20

The official MongoDB driver offers a 'count' and 'estimated document count' API, as far as I know the former command is highly memory intensive so it's recommended to use the latter in situations that require it.

But how accurate is this estimated document count? Can the count be trusted in a Production environment, or is using the count API recommended when absolute accuracy is needed?

Neil Lunn
  • 148,042
  • 36
  • 346
  • 317
ChazMcDingle
  • 635
  • 2
  • 10
  • 18
  • 3
    @Neil: I don't think this is a duplicate of the other question - that one was asked in 2015, way before `estimatedDocumentCount()` existed, and only one answer there tangentially refers to that method. – Dan Dascalescu May 07 '19 at 06:52
  • Just use count(), it's depreciated, but it still works and it's faster than both. – ajsp Jun 15 '21 at 20:28

3 Answers3

21

Comparing the two, to me it's very difficult to conjure up a scenario in which you'd want to use countDocuments() when estimatedDocumentCount() was an option.

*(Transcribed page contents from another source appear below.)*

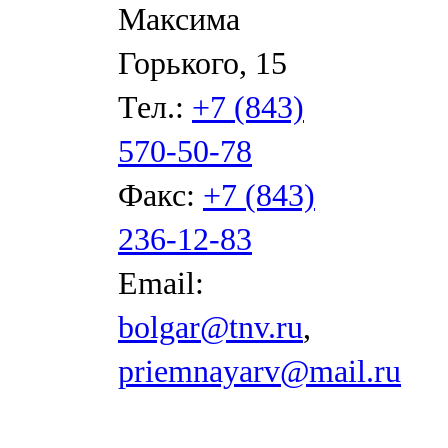
Максима
Горького, 15
Тел.:
+7 (843)
570-50-78
Факс:
+7 (843)
236-12-83
Email:
bolgar@tnv.ru
,
priemnayarv@mail.ru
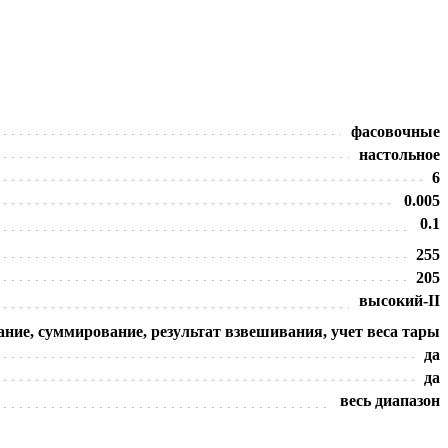
фасовочные
настольное
6
0.005
0.1
255
205
высокий-II
ние, суммирование, результат взвешивания, учет веса тары
да
да
весь диапазон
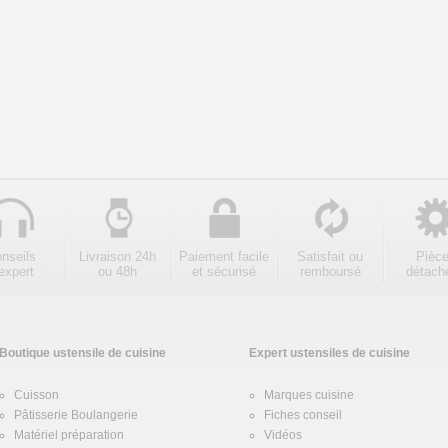
nseils
Livraison 24h
Paiement facile
Satisfait ou
Pièc
expert
ou 48h
et sécurisé
remboursé
détach
Boutique ustensile de cuisine
Expert ustensiles de cuisine
Cuisson
Marques cuisine
Pâtisserie Boulangerie
Fiches conseil
Matériel préparation
Vidéos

That is, the equivalent form of estimatedDocumentCount() is countDocuments({}), i.e., an empty query filter. The cost of the first function is O(1); the second is O(N), and if N is very large, the cost will be prohibitive.

Both return a count, which, in a scenario in which Mongo has been deployed, is likely to be quite ephemeral, i.e., it's inaccurate the moment you have it, as the collection changes.

Allan Bazinet
  • 1,752
  • 15
  • 15
  • 7
    Estimated count apparently is no good if you want to come up with the total number of docs satisfying some query. This is required e.g. when performing server-side pagination and you want to know the total number of pages. – Avius Oct 16 '19 at 21:41
  • 1
    The question was about `estimatedDocumentCount()`, which is not germane to a query. If you're looking for the total number of documents satisfying some query, then you (a) can't use `estimatedDocumentCount()` and (b) aren't going to use the no-arg version of `countDocuments()`. – Allan Bazinet Dec 17 '19 at 16:05
10

Please review the MongoDB documentation for estimatedDocumentCount(). Specifically, they note that "After an unclean shutdown of a mongod using the Wired Tiger storage engine, count statistics reported by db.collection.estimatedDocumentCount() may be inaccurate." This is due to metadata being used for the count and checkpoint drift, which will typically be resolved after 60 seconds or so.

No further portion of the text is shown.